This question comes up in just about every one of our tea tastings and even more often at the store. So I thought it was time to address it here in the blog.
Fact is that all decaffeination processes use a solvent to dissolve the caffeine and then remove the solvent from the tea. All methods leave some small amount of caffeine behind
Two different methods are commonly used decaffeinate tea:
- Chemical (Methylene chloride or Ethyl acetate )
- Super Critical Carbon Dioxide (CO2 method)
Many commonly available teas are decaffeinated with chemical methods. These methods involve extracting the caffeine directly or indirectly with methylene chloride or ethyl acetate. In both cases, the tea leaves are moistened to allow the caffeine to be removed and then the non-caffeinated water is added back to the leaves. Methylene chloride is reported to be the most effective but in very high doses studies have shown it to be a carcinogen.
Ethyl acetate is another compound used to extract caffeine from tea. Ethyl acetate occurs naturally in tea leaves, coffee, bananas, and other types of produce. For the purposes of the decaffeination process the Ethyl acetate is synthetically produced. While ethyl acetate effectively removes caffeine from tea leaves, it can also extract other chemical components as well. Studies on green tea decaffeinated with ethyl acetate have shown the potential for up to 30% of epigallocathechin gallate (EGCG-considered to be the primary beneficial component in green tea) and other beneficial antioxidant compounds to be extracted along with the caffeine.
Highlights of the Chemical Methods
- methylene chloride is very effective at removing caffeine
- At very high does it is a carcinogen (no carcinogenic effect at low doses)

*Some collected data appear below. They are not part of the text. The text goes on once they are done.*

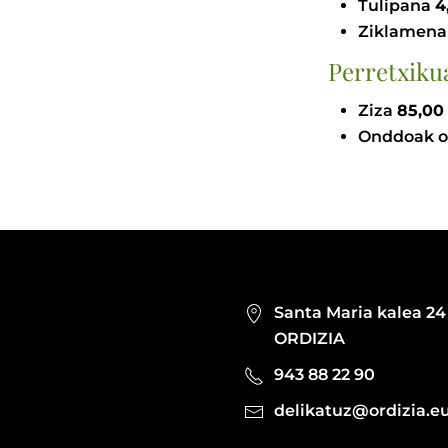
Tulipana
Ziklamen
Perretxiku
Ziza
Onddoak o
Santa Maria kalea 24
ORDIZIA
943 88 22 90
delikatuz@ordizia.e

- Tea leaves are moistened to remove the caffeine
- According to studies, Ethyl Acetate removes up to 30% of the antioxidants in green tea
Uses highly pressurized carbon dioxide (CO2) the gas that adds bubbles to mineral water to dissolve caffeine from tea leaves. At high pressures CO2 makes an effective solvent. In its pressurized state, CO2 is pumped into a sealed chamber containing tea, where it is allowed to circulate to remove the caffeine. From there, it is pumped into a washer vessel where water or activated charcoal is used to separate the caffeine from the CO2. The purified CO2 is recirculated into the pressurized chamber. This process is repeated until the appropriate amount of caffeine has been removed.
Highlights of the CO2 method
- does not leave a chemical residue
- has a minimal effect on the flavor and beneficial compounds in tea. (For example, CO2 leaves
- intact approximately 95% of the original EGCG content of green tea)
- Generally costs more than the Chemical methods
Our Souvia Label decaffeinated teas use the CO2 method. We believe this to be the best method for you and for the tea. If you have to or would like to abstain from caffeine, we also offer a large selection of herbal teas, all of which are naturally caffeine-free.